Primary care physicians themselves should seek additional preparation to understand health issues which are different as well as effective communication approaches for people with intellectual disability. This is an area where collaboration with intellectual disability services agencies will help with the needed supports. The regular planned reviews and attention to continuity of care proposed by the authors we also support but we wish to point out that there is evidence of many people with intellectual disability being afraid of attending health clinics and sometimes being uncooperative in health reviews; suitable responses will require innovative approaches, time and planning for success. The authors’ acknowledgement of the challenge posed by 10 minute health screen approaches for all is of even more concern for care of people with intellectual disability who are multimorbid; the building of trust and complexity in examination will simply require additional time. Devoting such time is important!
As was recently noted in a review of deaths of people with intellectual disability in the UK, there is a higher rate of avoidable deaths in people with intellectual disability (as compared to the general population) from causes where better health care would have made a difference and inattention to needed changes in care as chronic conditions progress was a highlighted contributor (Heslop et al., 2014)

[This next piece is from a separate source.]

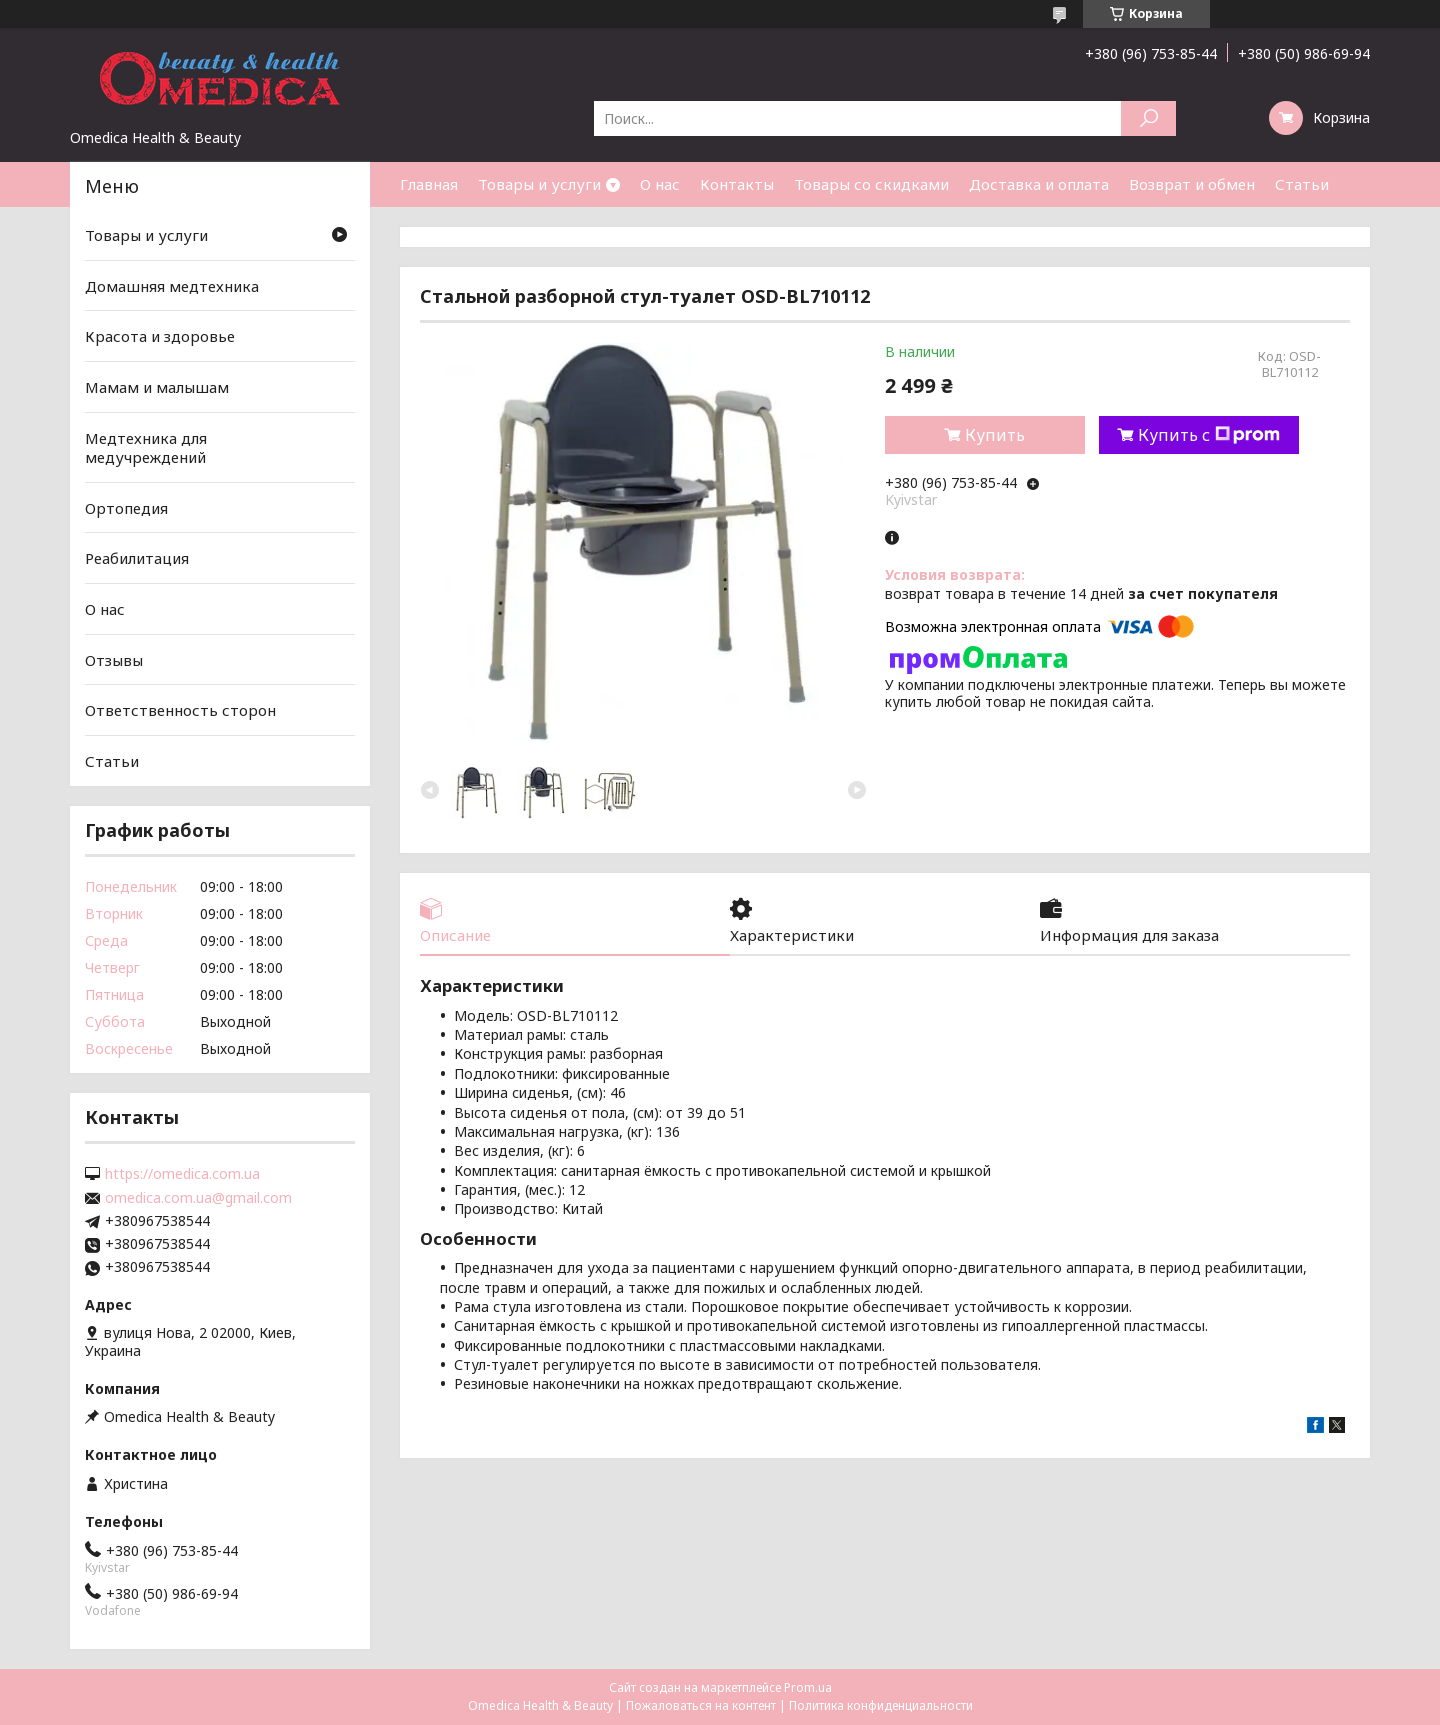  Describe the element at coordinates (157, 387) in the screenshot. I see `Мамам и малышам` at that location.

We agree with the authors’ recommendations to take a more interdisciplinary approach to care, and to undertake targeted assessments of chronic diseases, as well as psychological and functional assessment but we recommend that these interventions be expanded to include intellectual disability specific tools and again, collaboration with staff in intellectual disability services who may assist not only with assessment but also with subsequent care plan implementation.
In the recent past improved responses to health concerns such as upper respiratory disease among people with intellectual disabilities contributed to their increased longevity. However, increased longevity has also been associated with increased multimorbidity. Primary care playing its role in the management of multimorbidity will be important to assuring that there is quality of life during that increased longevity. Ageing in poor health is an empty prize!
References
Heslop, P., Blair, P.S., Fleming, P.J., Hoghton, M.A., Marriott, A.M., & Russ, L.S. (2014). The Confidential Inquiry into premature deaths of people with intellectual disabilities in the UK: a population-based study. Lancet, 383(9920), 889–895.

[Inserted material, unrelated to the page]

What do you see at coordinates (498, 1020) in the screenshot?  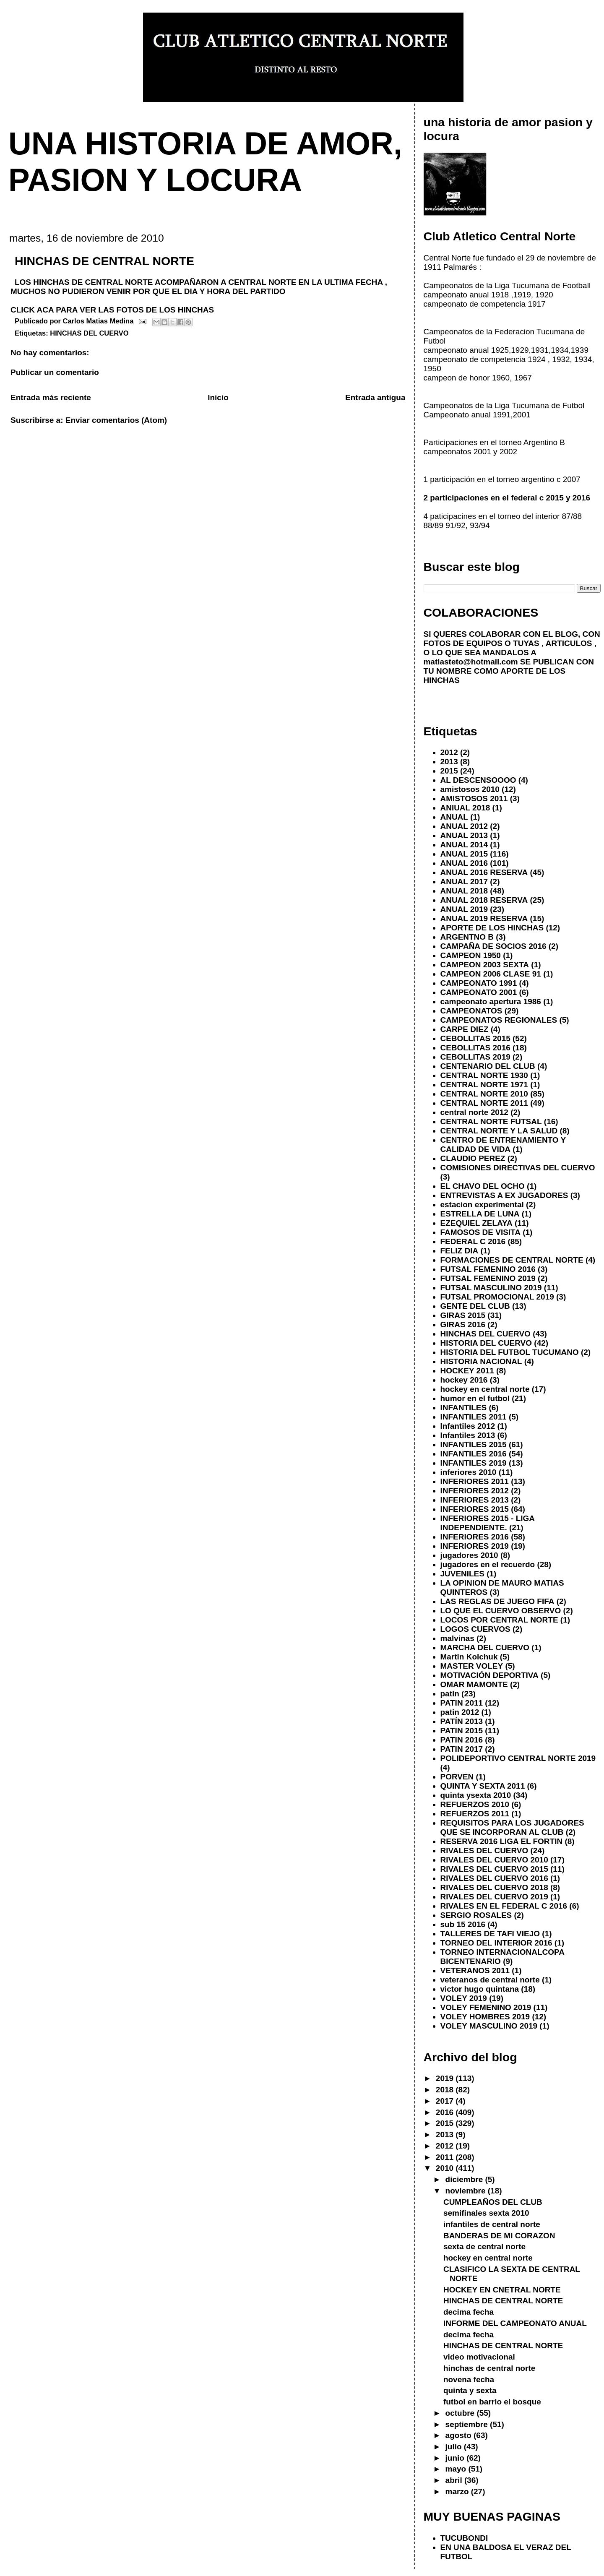 I see `CAMPEONATOS REGIONALES` at bounding box center [498, 1020].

McCallion, P. Burke, E., Swinburne, J., McGlinchey, E., Carrol, R., & McCarron, M. (2013). Influence of environment, predisposing, enabling and need variables on personal health choices of adults with intellectual disability. Health, 5(4), 749-756.
McCarron, M., Swinburne, J., Burke, E., McGlinchey, E., Carroll, R., & McCallion P. (2013). Patterns of Multimorbidity in an Older Population of Persons with an Intellectual Disability: Results from the Intellectual Disability Supplement to the Irish Longitudinal Study on Ageing (IDS-TILDA). Research in Developmental Disabilities. 34, 521–527.